▽

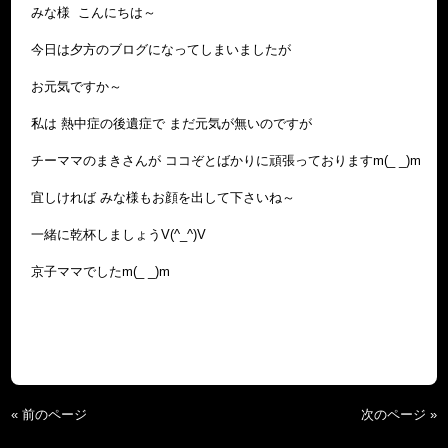
みな様 こんにちは～
今日は夕方のブログになってしまいましたが
お元気ですか～
私は 熱中症の後遺症で まだ元気が無いのですが
チーママのまきさんが ココぞとばかりに頑張っておりますm(_ _)m
宜しければ みな様もお顔を出して下さいね～
一緒に乾杯しましょうV(^_^)V
京子ママでしたm(_ _)m
« 前のページ
次のページ »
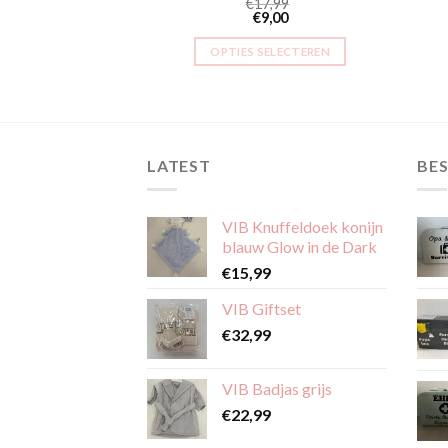
 – Wild Life
€
17,99
€
9,00
7,99
9,00
OPTIES SELECTEREN
SELECTEREN
Dit
Dit
product
product
heeft
heeft
meerdere
meerdere
LATEST
BES
variaties.
variaties.
Deze
Deze
optie
VIB Knuffeldoek konijn
optie
kan
blauw Glow in de Dark
kan
gekozen
€
15,99
gekozen
worden
worden
op
VIB Giftset
op
de
€
32,99
de
productpagina
productpagina
VIB Badjas grijs
€
22,99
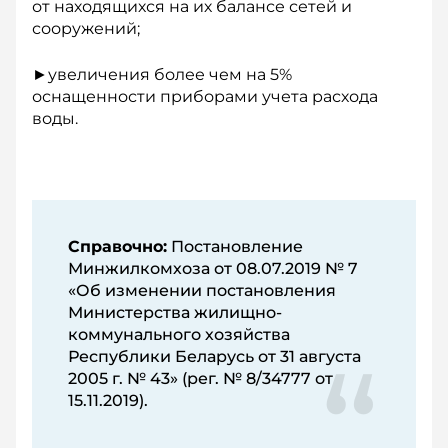
от находящихся на их балансе сетей и
сооружений;
►увеличения более чем на 5%
оснащенности приборами учета расхода
воды.
Справочно:
Постановление
Минжилкомхоза от 08.07.2019 № 7
«Об изменении постановления
Министерства жилищно-
коммунального хозяйства
Республики Беларусь от 31 августа
2005 г. № 43» (рег. № 8/34777 от
15.11.2019).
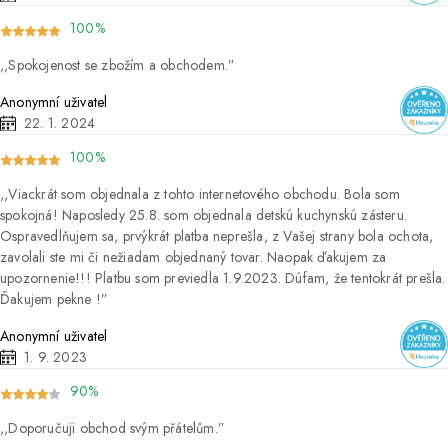
100%
Spokojenost se zbožím a obchodem.
Anonymní uživatel
22. 1. 2024
100%
Viackrát som objednala z tohto internetového obchodu. Bola som
spokojná! Naposledy 25.8. som objednala detskú kuchynskú zásteru.
Ospravedlňujem sa, prvýkrát platba neprešla, z Vašej strany bola ochota,
zavolali ste mi či nežiadam objednaný tovar. Naopak ďakujem za
upozornenie!!! Platbu som previedla 1.9.2023. Dúfam, že tentokrát prešla.
Ďakujem pekne !
Anonymní uživatel
1. 9. 2023
90%
Doporučuji obchod svým přátelům.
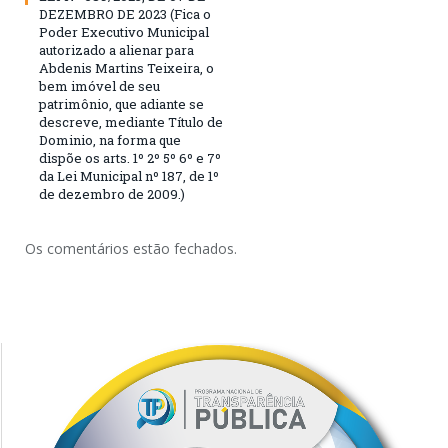
DEZEMBRO DE 2023 (Fica o
Poder Executivo Municipal
autorizado a alienar para
Abdenis Martins Teixeira, o
bem imóvel de seu
patrimônio, que adiante se
descreve, mediante Título de
Dominio, na forma que
dispõe os arts. 1º 2º 5º 6º e 7º
da Lei Municipal nº 187, de 1º
de dezembro de 2009.)
Os comentários estão fechados.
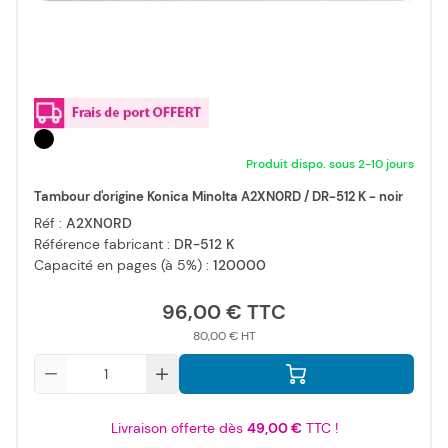
Produit dispo. sous 2-10 jours
Tambour d'origine Konica Minolta A2XN0RD / DR-512 K - noir
Réf :
A2XN0RD
Référence fabricant :
DR-512 K
Capacité en pages (à 5%) :
120000
96,00 €
80,00 €
Qté
Livraison offerte dès
49,00 €
TTC !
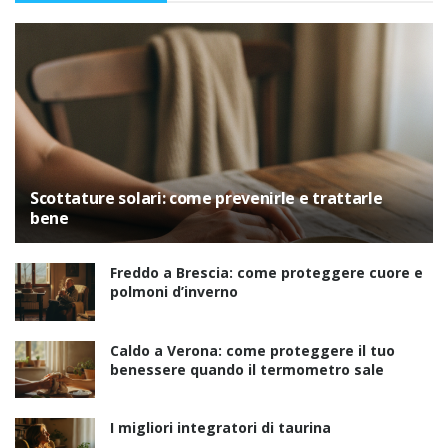
Scottature solari: come prevenirle e trattarle
bene
Freddo a Brescia: come proteggere cuore e
polmoni d’inverno
Caldo a Verona: come proteggere il tuo
benessere quando il termometro sale
I migliori integratori di taurina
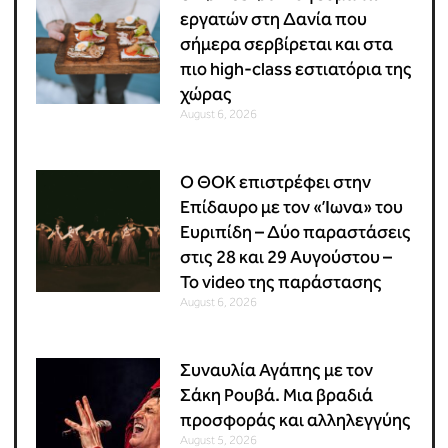
εργατών στη Δανία που
σήμερα σερβίρεται και στα
πιο high-class εστιατόρια της
χώρας
August 6, 2026
Ο ΘΟΚ επιστρέφει στην
Επίδαυρο με τον «Ίωνα» του
Ευριπίδη – Δύο παραστάσεις
στις 28 και 29 Αυγούστου –
Το video της παράστασης
August 6, 2026
Συναυλία Αγάπης με τον
Σάκη Ρουβά. Μια βραδιά
προσφοράς και αλληλεγγύης
August 5, 2026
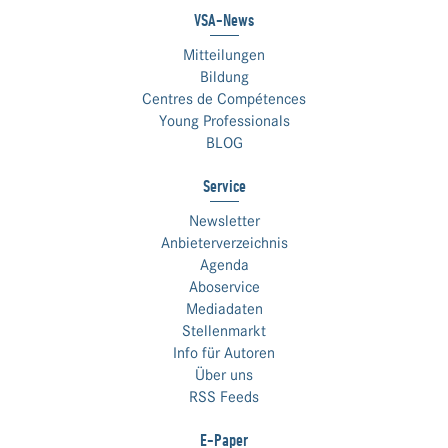
VSA-News
Mitteilungen
Bildung
Centres de Compétences
Young Professionals
BLOG
Service
Newsletter
Anbieterverzeichnis
Agenda
Aboservice
Mediadaten
Stellenmarkt
Info für Autoren
Über uns
RSS Feeds
E-Paper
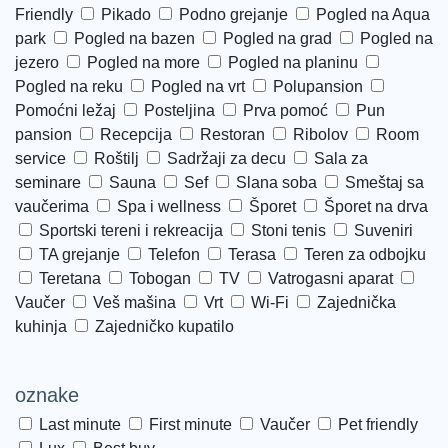
od najlepših u Nikitiju.
Friendly
Pikado
Podno grejanje
Pogled na Aqua
park
Pogled na bazen
Pogled na grad
Pogled na
Tripotamos
je plaža koja se sastoji iz dva
jezero
Pogled na more
Pogled na planinu
dela. Neuređenog bez gužve i uređenog isped
Pogled na reku
Pogled na vrt
Polupansion
Pomoćni ležaj
Posteljina
Prva pomoć
Pun
kampa Castello. Ova plaža nije puno posećena
pansion
Recepcija
Restoran
Ribolov
Room
i pogodna je za one koji ne žele gužvu na plaži.
service
Roštilj
Sadržaji za decu
Sala za
Paradisos plaža
se nalazi u “predgrađu” Neos
seminare
Sauna
Sef
Slana soba
Smeštaj sa
vaučerima
Spa i wellness
Šporet
Šporet na drva
Marmarasa i ona više služi gostima koji su
Sportski tereni i rekreacija
Stoni tenis
Suveniri
smešteni u apartmanima uz plažu nego
TA grejanje
Telefon
Terasa
Teren za odbojku
posetiocima sa strane.
Teretana
Tobogan
TV
Vatrogasni aparat
Vaučer
Veš mašina
Vrt
Wi-Fi
Zajednička
Nikiti last minute
kuhinja
Zajedničko kupatilo
Last minute Nikiti ponude itekako su
oznake
popularne kod mnogih turista
, s obzirom na
Last minute
First minute
Vaučer
Pet friendly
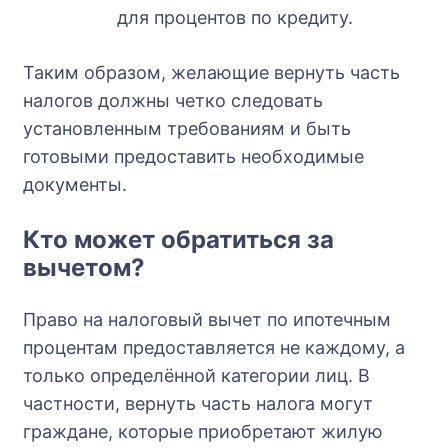
для процентов по кредиту.
Таким образом, желающие вернуть часть
налогов должны четко следовать
установленным требованиям и быть
готовыми предоставить необходимые
документы.
Кто может обратиться за
вычетом?
Право на налоговый вычет по ипотечным
процентам предоставляется не каждому, а
только определённой категории лиц. В
частности, вернуть часть налога могут
граждане, которые приобретают жилую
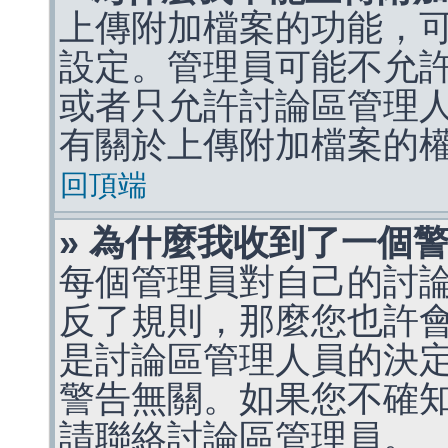
上傳附加檔案的功能，可
設定。管理員可能不允
或者只允許討論區管理
有關於上傳附加檔案的
回頂端
» 為什麼我收到了一個
每個管理員對自己的討
反了規則，那麼您也許
是討論區管理人員的決定，p
警告無關。如果您不確
請聯絡討論區管理員。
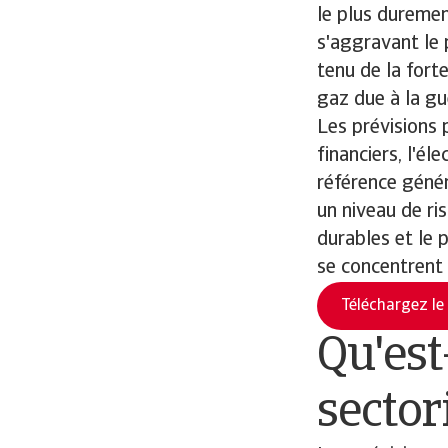
le plus durement
s'aggravant le 
tenu de la forte
gaz due à la gu
Les prévisions 
financiers, l'él
référence génér
un niveau de ri
durables et le 
se concentrent d
Téléchargez le
Qu'est
sector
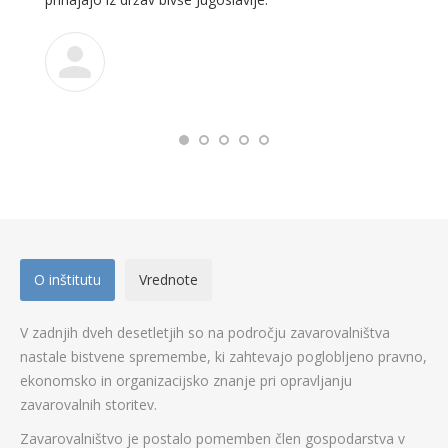
O inštitutu
Vrednote
V zadnjih dveh desetletjih so na področju zavarovalništva
nastale bistvene spremembe, ki zahtevajo poglobljeno pravno,
ekonomsko in organizacijsko znanje pri opravljanju
zavarovalnih storitev.
Zavarovalništvo je postalo pomemben člen gospodarstva v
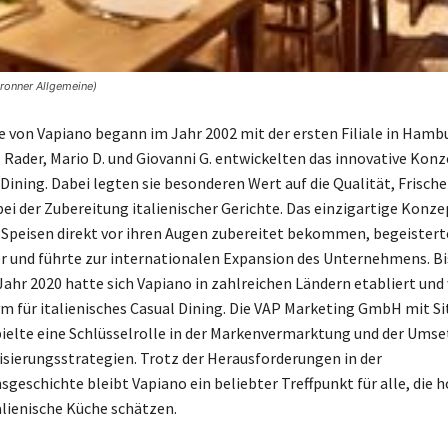
bronner Allgemeine)
e von Vapiano begann im Jahr 2002 mit der ersten Filiale in Hambu
 Rader, Mario D. und Giovanni G. entwickelten das innovative Konz
Dining. Dabei legten sie besonderen Wert auf die Qualität, Frische
ei der Zubereitung italienischer Gerichte. Das einzigartige Konze
e Speisen direkt vor ihren Augen zubereitet bekommen, begeistert
r und führte zur internationalen Expansion des Unternehmens. Bi
Jahr 2020 hatte sich Vapiano in zahlreichen Ländern etabliert und
 für italienisches Casual Dining. Die VAP Marketing GmbH mit Sit
ielte eine Schlüsselrolle in der Markenvermarktung und der Umse
isierungsstrategien. Trotz der Herausforderungen in der
eschichte bleibt Vapiano ein beliebter Treffpunkt für alle, die 
alienische Küche schätzen.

△

Required action: Leaving out only the pictures, reproduce the listing exactly.

Exercise solution:
みな様 こんにちは～
今日は夕方のブログになってしまいましたが
お元気ですか～
私は 熱中症の後遺症で まだ元気が無いのですが
チーママのまきさんが ココぞとばかりに頑張っておりますm(_ _)m
宜しければ みな様もお顔を出して下さいね～
一緒に乾杯しましょうV(^_^)V
京子ママでしたm(_ _)m
« 前のページ
次のページ »
 – Wild Life
€
17,99
€
9,00
7,99
9,00
OPTIES SELECTEREN
SELECTEREN
Dit
Dit
product
product
heeft
heeft
meerdere
meerdere
LATEST
BES
variaties.
variaties.
Deze
Deze
optie
VIB Knuffeldoek konijn
optie
kan
blauw Glow in de Dark
kan
gekozen
€
15,99
gekozen
worden
worden
op
VIB Giftset
op
de
€
32,99
de
productpagina
productpagina
VIB Badjas grijs
€
22,99
от находящихся на их балансе сетей и
сооружений;
►увеличения более чем на 5%
оснащенности приборами учета расхода
воды.
Справочно:
Постановление
Минжилкомхоза от 08.07.2019 № 7
«Об изменении постановления
Министерства жилищно-
коммунального хозяйства
Республики Беларусь от 31 августа
2005 г. № 43» (рег. № 8/34777 от
15.11.2019).
100%
Spokojenost se zbožím a obchodem.
Anonymní uživatel
22. 1. 2024
100%
Viackrát som objednala z tohto internetového obchodu. Bola som
spokojná! Naposledy 25.8. som objednala detskú kuchynskú zásteru.
Ospravedlňujem sa, prvýkrát platba neprešla, z Vašej strany bola ochota,
zavolali ste mi či nežiadam objednaný tovar. Naopak ďakujem za
upozornenie!!! Platbu som previedla 1.9.2023. Dúfam, že tentokrát prešla.
Ďakujem pekne !
Anonymní uživatel
1. 9. 2023
90%
Doporučuji obchod svým přátelům.
DEZEMBRO DE 2023 (Fica o
Poder Executivo Municipal
autorizado a alienar para
Abdenis Martins Teixeira, o
bem imóvel de seu
patrimônio, que adiante se
descreve, mediante Título de
Dominio, na forma que
dispõe os arts. 1º 2º 5º 6º e 7º
da Lei Municipal nº 187, de 1º
de dezembro de 2009.)
Os comentários estão fechados.
Produit dispo. sous 2-10 jours
Tambour d'origine Konica Minolta A2XN0RD / DR-512 K - noir
Réf :
A2XN0RD
Référence fabricant :
DR-512 K
Capacité en pages (à 5%) :
120000
96,00 €
80,00 €
Qté
Livraison offerte dès
49,00 €
TTC !
Scottature solari: come prevenirle e trattarle
bene
Freddo a Brescia: come proteggere cuore e
polmoni d’inverno
Caldo a Verona: come proteggere il tuo
benessere quando il termometro sale
I migliori integratori di taurina
εργατών στη Δανία που
σήμερα σερβίρεται και στα
πιο high-class εστιατόρια της
χώρας
August 6, 2026
Ο ΘΟΚ επιστρέφει στην
Επίδαυρο με τον «Ίωνα» του
Ευριπίδη – Δύο παραστάσεις
στις 28 και 29 Αυγούστου –
Το video της παράστασης
August 6, 2026
Συναυλία Αγάπης με τον
Σάκη Ρουβά. Μια βραδιά
προσφοράς και αλληλεγγύης
August 5, 2026
VSA-News
Mitteilungen
Bildung
Centres de Compétences
Young Professionals
BLOG
Service
Newsletter
Anbieterverzeichnis
Agenda
Aboservice
Mediadaten
Stellenmarkt
Info für Autoren
Über uns
RSS Feeds
E-Paper
od najlepših u Nikitiju.
Friendly
Pikado
Podno grejanje
Pogled na Aqua
park
Pogled na bazen
Pogled na grad
Pogled na
Tripotamos
je plaža koja se sastoji iz dva
jezero
Pogled na more
Pogled na planinu
dela. Neuređenog bez gužve i uređenog isped
Pogled na reku
Pogled na vrt
Polupansion
Pomoćni ležaj
Posteljina
Prva pomoć
Pun
kampa Castello. Ova plaža nije puno posećena
pansion
Recepcija
Restoran
Ribolov
Room
i pogodna je za one koji ne žele gužvu na plaži.
service
Roštilj
Sadržaji za decu
Sala za
Paradisos plaža
se nalazi u “predgrađu” Neos
seminare
Sauna
Sef
Slana soba
Smeštaj sa
vaučerima
Spa i wellness
Šporet
Šporet na drva
Marmarasa i ona više služi gostima koji su
Sportski tereni i rekreacija
Stoni tenis
Suveniri
smešteni u apartmanima uz plažu nego
TA grejanje
Telefon
Terasa
Teren za odbojku
posetiocima sa strane.
Teretana
Tobogan
TV
Vatrogasni aparat
Vaučer
Veš mašina
Vrt
Wi-Fi
Zajednička
Nikiti last minute
kuhinja
Zajedničko kupatilo
Last minute Nikiti ponude itekako su
oznake
popularne kod mnogih turista
, s obzirom na
Last minute
First minute
Vaučer
Pet friendly
для процентов по кредиту.
Таким образом, желающие вернуть часть
налогов должны четко следовать
установленным требованиям и быть
готовыми предоставить необходимые
документы.
Кто может обратиться за
вычетом?
Право на налоговый вычет по ипотечным
процентам предоставляется не каждому, а
только определённой категории лиц. В
частности, вернуть часть налога могут
граждане, которые приобретают жилую
上傳附加檔案的功能，可
設定。管理員可能不允
或者只允許討論區管理
有關於上傳附加檔案的
回頂端
» 為什麼我收到了一個
每個管理員對自己的討
反了規則，那麼您也許
是討論區管理人員的決定，p
警告無關。如果您不確
請聯絡討論區管理員。
le plus durement
s'aggravant le 
tenu de la forte
gaz due à la gu
Les prévisions 
financiers, l'él
référence génér
un niveau de ri
durables et le 
se concentrent d
Téléchargez le
Qu'est
sector
O inštitutu
Vrednote
V zadnjih dveh desetletjih so na področju zavarovalništva
nastale bistvene spremembe, ki zahtevajo poglobljeno pravno,
ekonomsko in organizacijsko znanje pri opravljanju
zavarovalnih storitev.
Zavarovalništvo je postalo pomemben člen gospodarstva v
bronner Allgemeine)
e von Vapiano begann im Jahr 2002 mit der ersten Filiale in Hambu
 Rader, Mario D. und Giovanni G. entwickelten das innovative Konz
Dining. Dabei legten sie besonderen Wert auf die Qualität, Frische
ei der Zubereitung italienischer Gerichte. Das einzigartige Konze
e Speisen direkt vor ihren Augen zubereitet bekommen, begeistert
r und führte zur internationalen Expansion des Unternehmens. Bi
Jahr 2020 hatte sich Vapiano in zahlreichen Ländern etabliert und
 für italienisches Casual Dining. Die VAP Marketing GmbH mit Sit
ielte eine Schlüsselrolle in der Markenvermarktung und der Umse
isierungsstrategien. Trotz der Herausforderungen in der
eschichte bleibt Vapiano ein beliebter Treffpunkt für alle, die 
alienische Küche schätzen.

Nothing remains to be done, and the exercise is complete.